I know that this should come easy as adding fans is one of the basics of modding, but instruction as to how to make circles and cut them seems to be lacking (at least from Modders-Inc). I thought that I would write up a guide.
There are two parts to modding: planning and execution. You are only as good as your weakest link, and in this two-linked chain that old adage is especially true. Even if you are a master of the scroll saw, a misguided cut can mean disaster. Conversely, if you draw up the best plan in the world and mess it up beyond all recognition, equal disaster will result.
Anyway, on to the guide.
First: TapeTapeTape! Use blue tape if you plan on leaving it on for more than a day or so. If you're using a scroll saw you'll also want to drill out the rivets to detach the panel that you're cutting into. Only tape painted sides and if youplan on repainting then tape shouldn't be necessary. I didn't tape in my example because I needed to repaint. This is why you want to tape:
All those little specks are evil paint-scratching metal shavings.
Second you want to get your location determined and your screw holes marked out. Get yourself an average-quality pen with a removable center. You can't use a really nice one because the ink resevoire is too thick to fit through the hole, and the resevoire detaches from the ball part of really cheap ones. Here's a pic of the three varieties in descending cheapness:
You want the one in the middle.
Next, place your fan exactly where you want it. Shove the pen core inside the holes and wiggle.
Then, find the distance between the holes diagonally.
Here the distance is 4". I remarked the holes with sharpie for this guide because the pen marks weren't showing up on the camera, but the ball-point is more accurate so in real life I would just leave it in pen.
Find the bisector of that length (2" and transfer it to your compass.
Now, find your Centaur!
Using a screw hole as your axes, rotate your way through the center. Then do this from each screw mark. The marks should all come together around the center. This is your center (or centaur).

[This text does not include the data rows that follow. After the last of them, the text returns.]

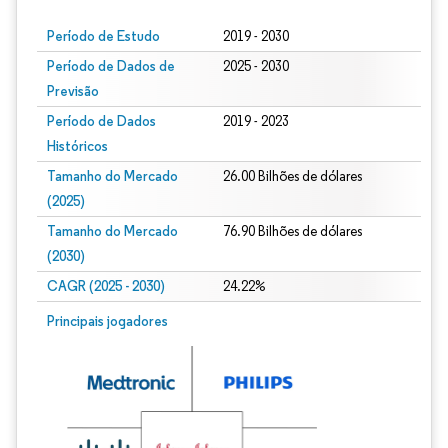
Período de Estudo
2019 - 2030
Período de Dados de
2025 - 2030
Previsão
Período de Dados
2019 - 2023
Históricos
Tamanho do Mercado
26.00 Bilhões de dólares
(2025)
Tamanho do Mercado
76.90 Bilhões de dólares
(2030)
CAGR (2025 - 2030)
24.22%
Principais jogadores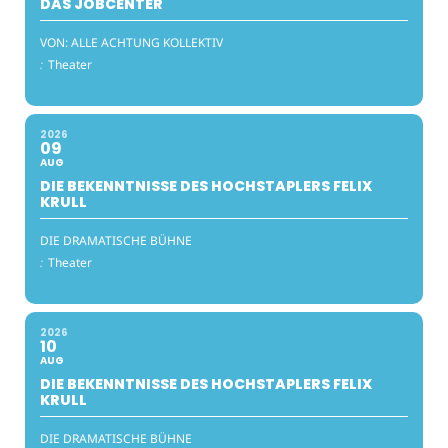
DAS JOBCENTER
VON: ALLE ACHTUNG KOLLEKTIV
:
Theater
2026
09
AUG
DIE BEKENNTNISSE DES HOCHSTAPLERS FELIX
KRULL
DIE DRAMATISCHE BÜHNE
:
Theater
2026
10
AUG
DIE BEKENNTNISSE DES HOCHSTAPLERS FELIX
KRULL
DIE DRAMATISCHE BÜHNE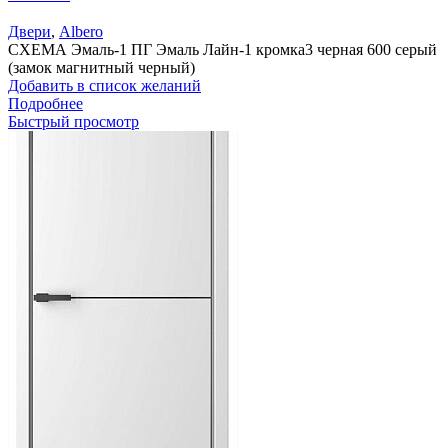
Двери
,
Albero
СХЕМА Эмаль-1 ПГ Эмаль Лайн-1 кромка3 черная 600 серый
(замок магнитный черный)
Добавить в список желаний
Подробнее
Быстрый просмотр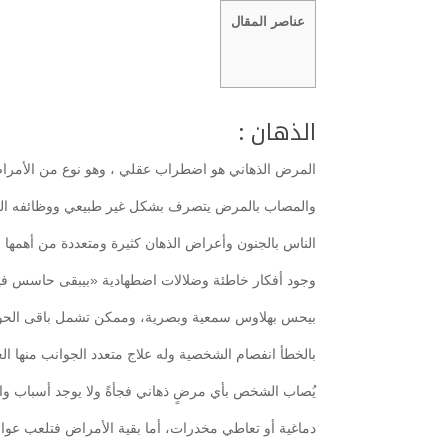
عناصر المقال
الذهان :
المرض الذهاني هو اضطراب عقلي ، وهو نوع من الأمراض 
والمصاب بالمرض يتصرف بشكل غير طبيعي ووظائفه الع
الناس بالجنون وأعراض الذهان كثيرة ومتعددة من أهمها
وجود أفكار خاطئة وضلالات اضطهادية «بيبقى حاسس في
بيحس بهلاوس سمعية وبصرية، وممكن تشمل باقى الحوا
بالخطأ انفصام الشخصية وله علاج متعدد الجوانب منها الع
يُصاب الشخص بأي مرضٍ ذهاني فجأةً ولا يوجد أسباب واض
دماغية أو تعاطي مخدرات، أما بقية الأمراض فتلعب عوامل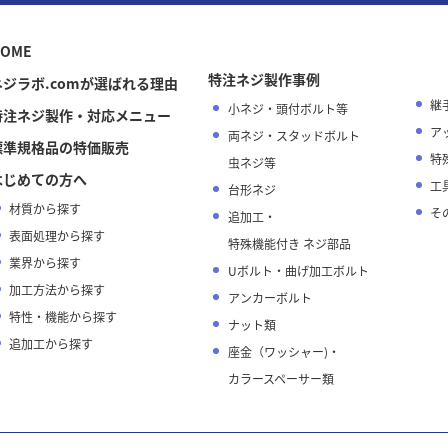
OME
特注ネジ製作事例
ネジラボ.comが選ばれる理由
継
小ネジ・頭付ボルト等
特注ネジ製作・対応メニュー
ア
両ネジ・スタッドボルト
標準規格品の特価販売
特
虫ネジ等
はじめての方へ
工
台形ネジ
材質から探す
そ
追加工・
表面処理から探す
特殊機能付き ネジ部品
業界から探す
Uボルト・曲げ加工ボルト
加工方法から探す
アンカーボルト
特性・機能から探す
ナット類
追加工から探す
座金（ワッシャー)・
カラースペーサー類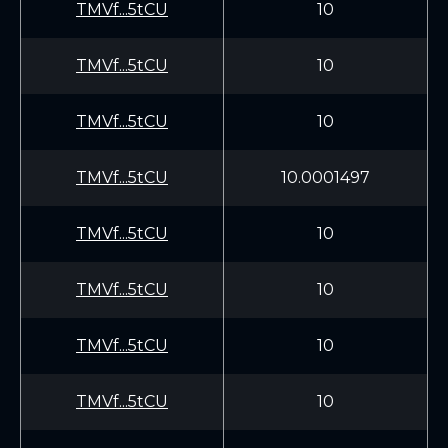
TMVf...5tCU
10
TMVf...5tCU
10
TMVf...5tCU
10
TMVf...5tCU
10.0001497
TMVf...5tCU
10
TMVf...5tCU
10
TMVf...5tCU
10
TMVf...5tCU
10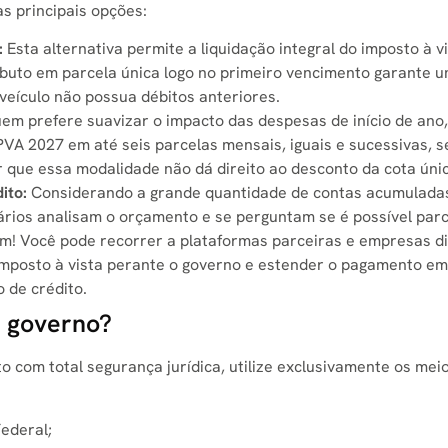
s principais opções:
:
Esta alternativa permite a liquidação integral do imposto à v
ributo em parcela única logo no primeiro vencimento garante 
veículo não possua débitos anteriores.
em prefere suavizar o impacto das despesas de início de ano,
IPVA 2027 em até seis parcelas mensais, iguais e sucessivas, 
r que essa modalidade não dá direito ao desconto da cota úni
ito:
Considerando a grande quantidade de contas acumulada
ários analisam o orçamento e se perguntam se é possível parc
im! Você pode recorrer a plataformas parceiras e empresas di
imposto à vista perante o governo e estender o pagamento em
 de crédito.
o governo?
o com total segurança jurídica, utilize exclusivamente os mei
Federal;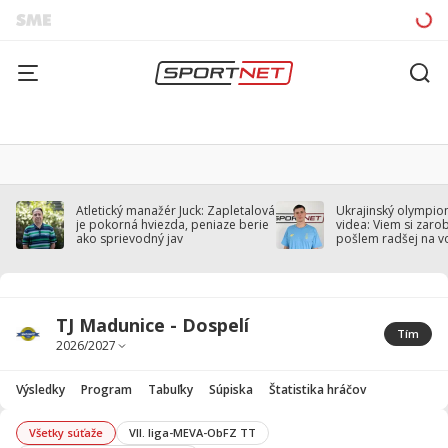
Atletický manažér Juck: Zapletalová
Ukrajinský olympion
je pokorná hviezda, peniaze berie
videa: Viem si zarobi
ako sprievodný jav
pošlem radšej na v
TJ Madunice - Dospelí
Tím
Výsledky
Program
Tabuľky
Súpiska
Štatistika hráčov
Všetky súťaže
VII. liga-MEVA-ObFZ TT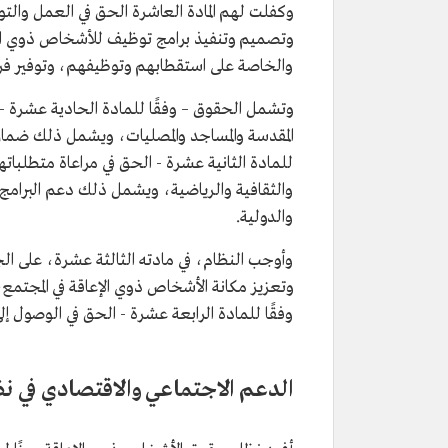
وكفلت لهم المادة العاشرة الحق في العمل والت
وتصميم وتنفيذ برامج توظيف للأشخاص ذوي الإعا
والخاصة على استقطابهم وتوظيفهم، وتوفير ف
وتشمل الحقوق – وفقًا للمادة الحادية عشرة - ا
المقدسة والمساجد والمصليات، ويشمل ذلك ضمان 
للمادة الثانية عشرة - الحق في مراعاة متطلبات
والثقافية والرياضية، ويشمل ذلك دعم البرامج ا
والدولية.
وأوجب النظام، في مادته الثالثة عشرة، على الج
وتعزيز مكانة الأشخاص ذوي الإعاقة في المجتم
وفقًا للمادة الرابعة عشرة - الحق في الوصول إلى 
الدعم الاجتماعي والاقتصادي في 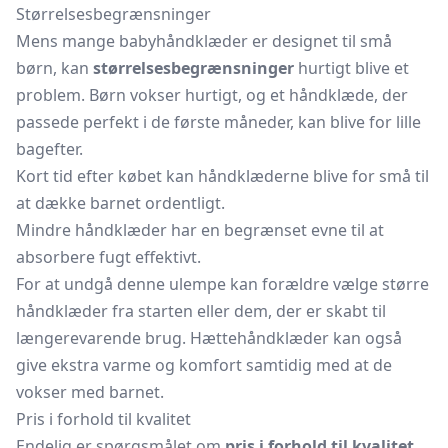
Størrelsesbegrænsninger
Mens mange babyhåndklæder er designet til små
børn, kan
størrelsesbegrænsninger
hurtigt blive et
problem. Børn vokser hurtigt, og et håndklæde, der
passede perfekt i de første måneder, kan blive for lille
bagefter.
Kort tid efter købet kan håndklæderne blive for små til
at dække barnet ordentligt.
Mindre håndklæder har en begrænset evne til at
absorbere fugt effektivt.
For at undgå denne ulempe kan forældre vælge større
håndklæder fra starten eller dem, der er skabt til
længerevarende brug.
Hættehåndklæder
kan også
give ekstra varme og komfort samtidig med at de
vokser med barnet.
Pris i forhold til kvalitet
Endelig er spørgsmålet om
pris i forhold til kvalitet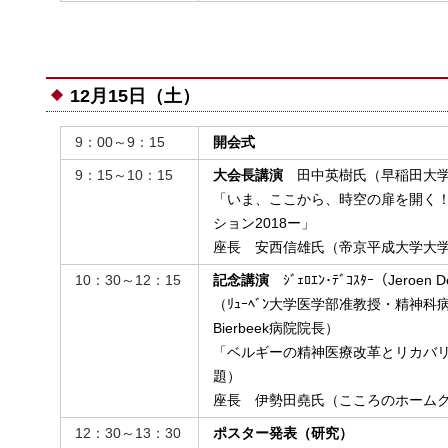
12月15日（土）
9：00～9：15
開会式
9：15～10：15
大会長講演
田中英樹氏（早稲田大学
「いま、ここから、時空の扉を開く
ション2018ー」
座長 安西信雄氏（帝京平成大学大学
10：30～12：15
記念講演
ｼﾞｪﾛｴﾝ･ﾃﾞｺｽﾀｰ（Jeroen D
（ﾘｭｰﾍﾞﾝ大学医学部准教授・精神科病院UPC
Bierbeek病院院長）
「ベルギーの精神医療改革とリカバ
題）
座長 伊勢田堯氏（こころのホーム
12：30～13：30
ポスター発表（研究）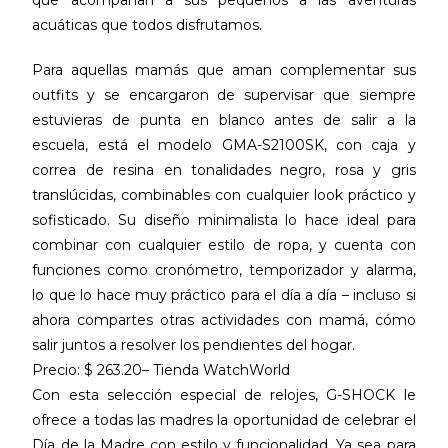
que acompañan a sus pequeños a las aventuras
acuáticas que todos disfrutamos.
Para aquellas mamás que aman complementar sus
outfits y se encargaron de supervisar que siempre
estuvieras de punta en blanco antes de salir a la
escuela, está el modelo GMA-S2100SK, con caja y
correa de resina en tonalidades negro, rosa y gris
translúcidas, combinables con cualquier look práctico y
sofisticado. Su diseño minimalista lo hace ideal para
combinar con cualquier estilo de ropa, y cuenta con
funciones como cronómetro, temporizador y alarma,
lo que lo hace muy práctico para el día a día – incluso si
ahora compartes otras actividades con mamá, cómo
salir juntos a resolver los pendientes del hogar.
Precio: $ 263.20– Tienda WatchWorld
Con esta selección especial de relojes, G-SHOCK le
ofrece a todas las madres la oportunidad de celebrar el
Día de la Madre con estilo y funcionalidad. Ya sea para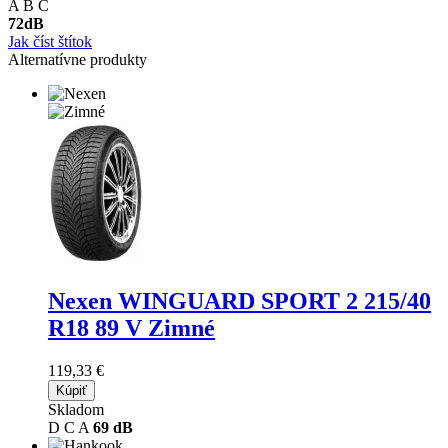
A
B
C
72
dB
Jak číst štítok
Alternatívne produkty
Nexen WINGUARD SPORT 2
215/40
R18 89 V Zimné
119,33 €
Kúpiť
Skladom
D
C
A
69 dB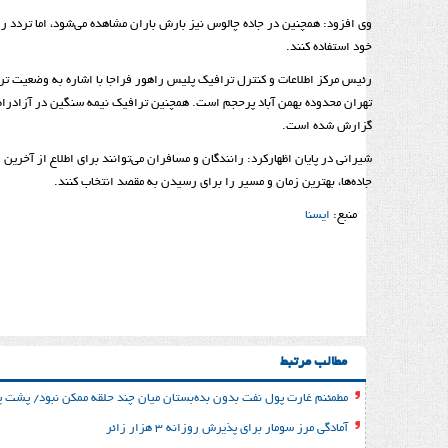
وی افزود: همچنین در جاده چالوس نیز بارش باران مشاهده می‌شود، اما تردد ر
خود استفاده کنند.
رئیس مرکز اطلاعات و کنترل ترافیک پلیس راهور فراجا با اشاره به وضعیت تراف
تهران محدوده بهمن آباد پرحجم است. همچنین ترافیک نیمه سنگین در آزادراه قز
گزارش شده است.
جاده‌ها، بهترین زمان و مسیر را برای رسیدن به مقصد انتخاب کنند.
منبع:
ایسنا
مطالب مرتبط
مطمئنم غارت پول نفت بدون بده‌بستان میان چند حلقه ممکن نبود/ پشت پر
آمادگی مرز سومار برای پذیرش روزانه ۳ هزار زائر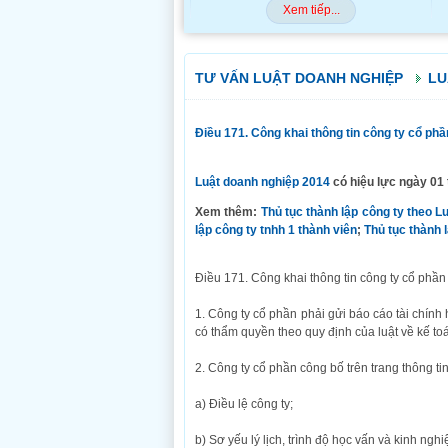
Xem tiếp...
TƯ VẤN LUẬT DOANH NGHIỆP
LU
Điều 171. Công khai thông tin công ty cổ ph
Luật doanh nghiệp 2014
có hiệu lực ngày 01
Xem thêm:
Thủ tục thành lập công ty theo 
lập công ty tnhh 1 thành viên
;
Thủ tục thành l
Điều 171. Công khai thông tin công ty cổ phần
1. Công ty cổ phần phải gửi báo cáo tài chí
có thẩm quyền theo quy định của luật về kế toá
2. Công ty cổ phần công bố trên trang thông ti
a) Điều lệ công ty;
b) Sơ yếu lý lịch, trình độ học vấn và kinh ng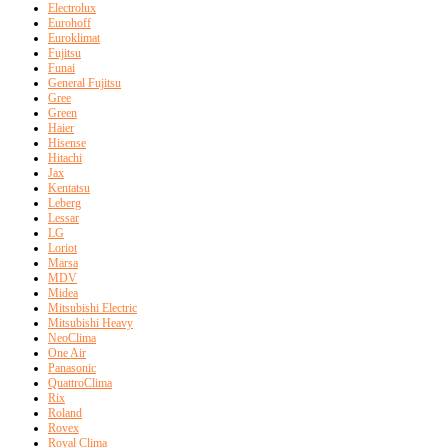
Electrolux
Eurohoff
Euroklimat
Fujitsu
Funai
General Fujitsu
Gree
Green
Haier
Hisense
Hitachi
Jax
Kentatsu
Leberg
Lessar
LG
Loriot
Marsa
MDV
Midea
Mitsubishi Electric
Mitsubishi Heavy
NeoClima
One Air
Panasonic
QuattroClima
Rix
Roland
Rovex
Royal Clima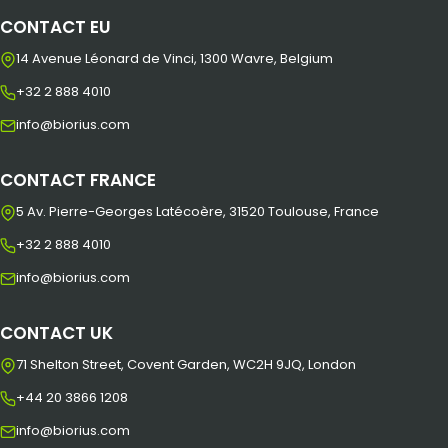
CONTACT EU
14 Avenue Léonard de Vinci, 1300 Wavre, Belgium
+32 2 888 4010
info@biorius.com
CONTACT FRANCE
5 Av. Pierre-Georges Latécoère, 31520 Toulouse, France
+32 2 888 4010
info@biorius.com
CONTACT UK
71 Shelton Street, Covent Garden, WC2H 9JQ, London
+44 20 3866 1208
info@biorius.com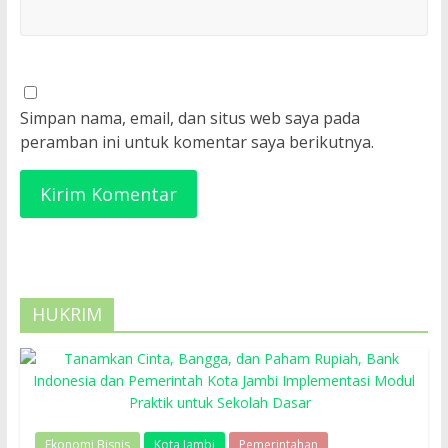
Simpan nama, email, dan situs web saya pada
peramban ini untuk komentar saya berikutnya.
HUKRIM
Ekonomi Bisnis
Kota Jambi
Pemerintahan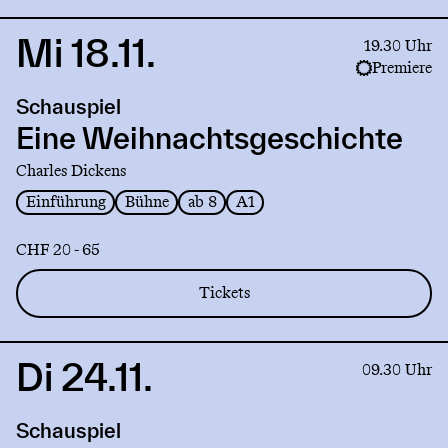
Mi 18.11.
Link
19.30 Uhr
to
Premiere
production
Schauspiel
Eine
Weihnachtsgeschichte
Eine Weihnachtsgeschichte
Charles Dickens
Einführung
Bühne
ab 8
A1
CHF 20 - 65
Tickets
Di 24.11.
Link
09.30 Uhr
to
production
Schauspiel
Eine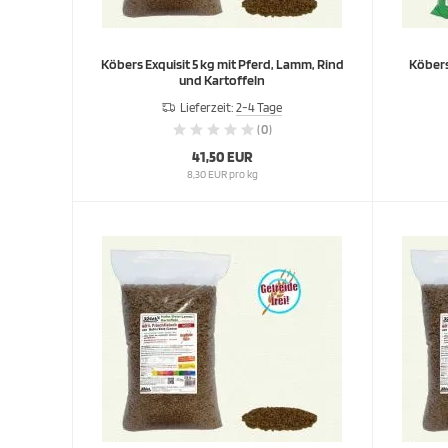
Köbers Exquisit 5 kg mit Pferd, Lamm, Rind
Köbers
und Kartoffeln
Lieferzeit:
2-4 Tage
(0)
41,50 EUR
8,30 EUR pro kg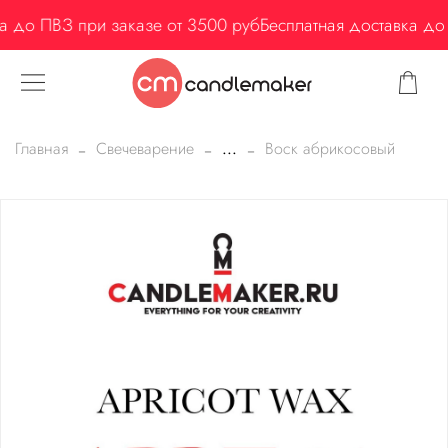
а до ПВЗ при заказе от 3500 руб
Бесплатная доставка до 
Главная
Свечеварение
...
Воск абрикосовый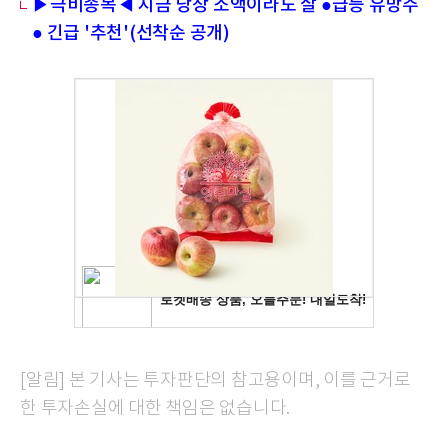
▶극비종목◀ 지금 당장 소액이라도 살 ●급등 유망주
● 긴급 '추천'(선착순 공개)
[알림] 본 기사는 투자판단의 참고용이며, 이를 근거로
한 투자손실에 대한 책임은 없습니다.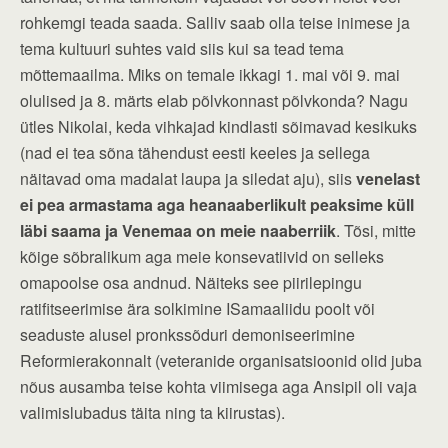
rohkemgi teada saada. Salliv saab olla teise inimese ja
tema kultuuri suhtes vaid siis kui sa tead tema
mõttemaailma. Miks on temale ikkagi 1. mai või 9. mai
olulised ja 8. märts elab põlvkonnast põlvkonda? Nagu
ütles Nikolai, keda vihkajad kindlasti sõimavad kesikuks
(nad ei tea sõna tähendust eesti keeles ja sellega
näitavad oma madalat laupa ja siledat aju), siis
venelast
ei pea armastama aga heanaaberlikult peaksime küll
läbi saama ja Venemaa on meie naaberriik
. Tõsi, mitte
kõige sõbralikum aga meie konsevatiivid on selleks
omapoolse osa andnud. Näiteks see piirilepingu
ratifitseerimise ära solkimine ISamaaliidu poolt või
seaduste alusel pronkssõduri demoniseerimine
Reformierakonnalt (veteranide organisatsioonid olid juba
nõus ausamba teise kohta viimisega aga Ansipil oli vaja
valimislubadus täita ning ta kiirustas).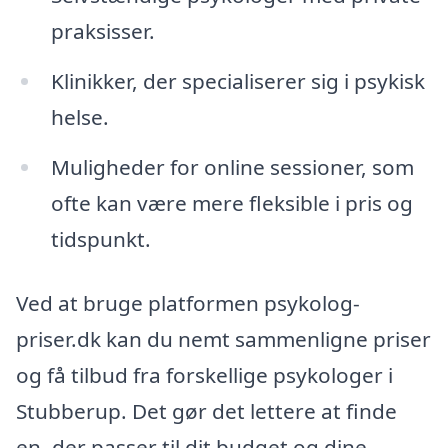
praksisser.
Klinikker, der specialiserer sig i psykisk
helse.
Muligheder for online sessioner, som
ofte kan være mere fleksible i pris og
tidspunkt.
Ved at bruge platformen psykolog-
priser.dk kan du nemt sammenligne priser
og få tilbud fra forskellige psykologer i
Stubberup. Det gør det lettere at finde
en, der passer til dit budget og dine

Now, before you make the final circle, we need to take a slight pause to learn another important saying: Perfection before Convention! The computer industry is littered with naming convention misnomers. For instance, 5.25" drives are 5.75", and 3.5" drives are 4". Always measure twice, never assume. The circular part of an 80mm fan is typically 76mm in diameter, so our radius is 38mm.
Drawing the circle:
These pics clarify what I was talking about with finding your centaur.
When making the cut, make sure that you use a sharp blade, especially when cutting steel as I am doing today. Also, make sure that the blade is lubricated. I prefer regular unsalted butter for lubrication as it stays on longer than oil, but find what works for you. It is difficult to keep the balance between pushing and turning. Obviously, the center of your circle is the axes of your cut, so you can put your thumb in the center of your circle and rotate your workpiece around it. When drilling the hole to feed the blade through, keep it as close to the edge of your cut as possible without going outside the line. Before you start cutting, decide whether you're going to cut on the inside or the outside of the line. It is very important to stay consistent. I like to try to cut the inside of the line, so if I accidentally cut outside the line I can go back around and cut the outside of the line.
On this particular cut I learned the perfection before convention part, so I cut it too big and don't want to mess you guys up, so no pics. I did make another cut just like this one directly below it, and on this one I used all of my skills.
Kazow! Perfect! Never waste your money on grilles again!
Don't expect your first one to be perfect, and filing of some sort is almost always necessary.
I hope that this helps some people, because when I first started I had no idea how to place and cut a blowhole. If anyone has anything to add or think that I forgot something let me know and I'll change it.